Danang mengakui bahwa perihal tersebut juga dialami oleh Lion Air. Adapun terkait dengan kesepakatan kerja sama (kontraktual) yang sudah disepakati sebelum kejadian pandemi Covid-19 menyangkut kewajiban pada masa pandemi ini, Lion Air telah main sama dengan seluruh lessor yang menjadi mitra perusahaan untuk memeriksa jalan keluar (solusi) terbaik akan permasalahan yang dihadapi.

“Pada proses pembicaraan, hampir seluruh lessor mendukung dan berkeinginan beserta menyepakati untuk mencari solusi bersama sebagai langkah yang akan ditempuh atas permasalahan yang dihadapi. Tetapi ada satu lessor Goshawk Aviation Limited yang berkehendak lain yaitu menempuh melalui jalur hukum, ” ujar Danang.

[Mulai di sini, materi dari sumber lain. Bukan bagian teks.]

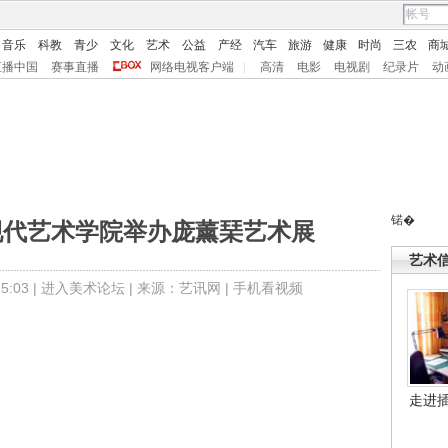
音乐
科教
青少
文化
艺术
公益
产经
汽车
旅游
健康
时尚
三农
商
直播中国
赛事直播
网络电视客户端
|
高清
电影
电视剧
纪录片
动
锘�
现代艺术学院举办庞薰琹艺术展
艺术
:03 |
进入美术论坛
| 来源：艺讯网 |
手机看视频
走进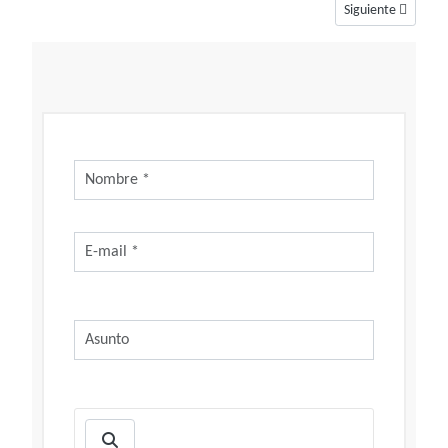
Artículo siguiente
Siguiente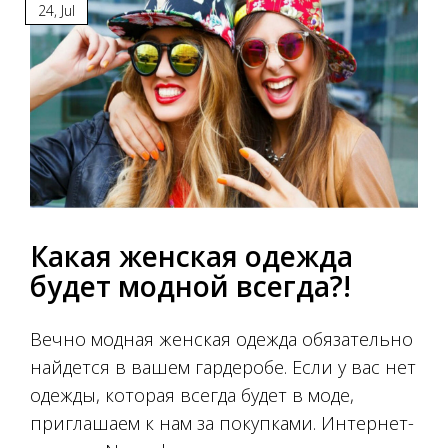
24
,
Jul
Какая женская одежда
будет модной всегда?!
Вечно модная женская одежда обязательно
найдется в вашем гардеробе. Если у вас нет
одежды, которая всегда будет в моде,
приглашаем к нам за покупками. Интернет-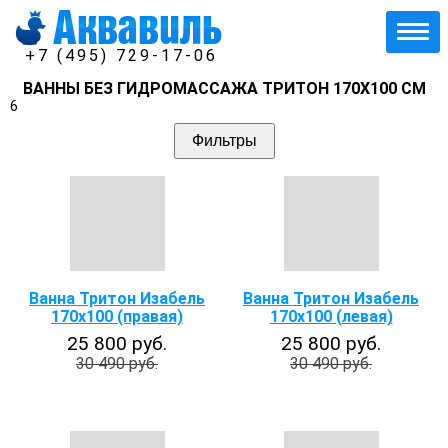
+7 (495) 729-17-06
ВАННЫ БЕЗ ГИДРОМАССАЖА ТРИТОН 170Х100 СМ
6
Фильтры
Ванна Тритон Изабель
Ванна Тритон Изабель
170х100 (правая)
170х100 (левая)
25 800 руб.
25 800 руб.
30 490 руб.
30 490 руб.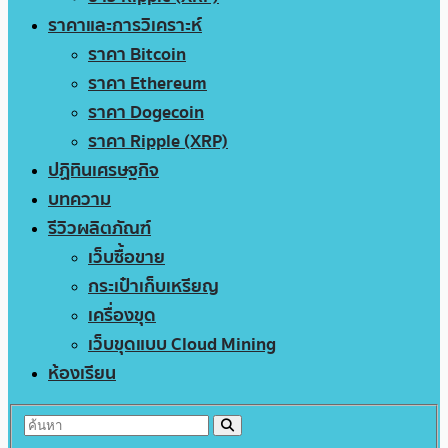
ราคาและการวิเคราะห์
ราคา Bitcoin
ราคา Ethereum
ราคา Dogecoin
ราคา Ripple (XRP)
ปฏิทินเศรษฐกิจ
บทความ
รีวิวผลิตภัณฑ์
เว็บซื้อขาย
กระเป๋าเก็บเหรียญ
เครื่องขุด
เว็บขุดแบบ Cloud Mining
ห้องเรียน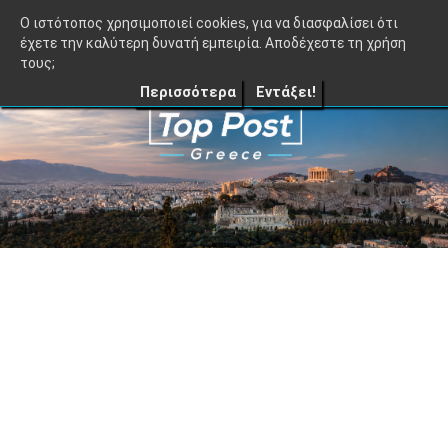
≡
TopPost.gr |
O ιστότοπος χρησιμοποιεί cookies, για να διασφαλίσει ότι
έχετε την καλύτερη δυνατή εμπειρία. Αποδέχεστε τη χρήση
τους;
Περισσότερα
Εντάξει!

Dalam awal pandemi Covid-19, Lion Tirta memutuskan akan memberlakukan seluruh lessor dengan adil dan setara, untuk memastikan bahwa tidak ada perlakuan yang berbeda (preferential) antara mulia lessor dengan lessor lainnya.

“Lion Air terus melegalkan seluruh lessor secara setara (adil) dalam negosiasi dan terus berkomitmen untuk menemukan solusi yang adil termasuk dengan Goshawk, semua bagian bekerja bersama untuk melewati periode krisis ini, ” kata Danang.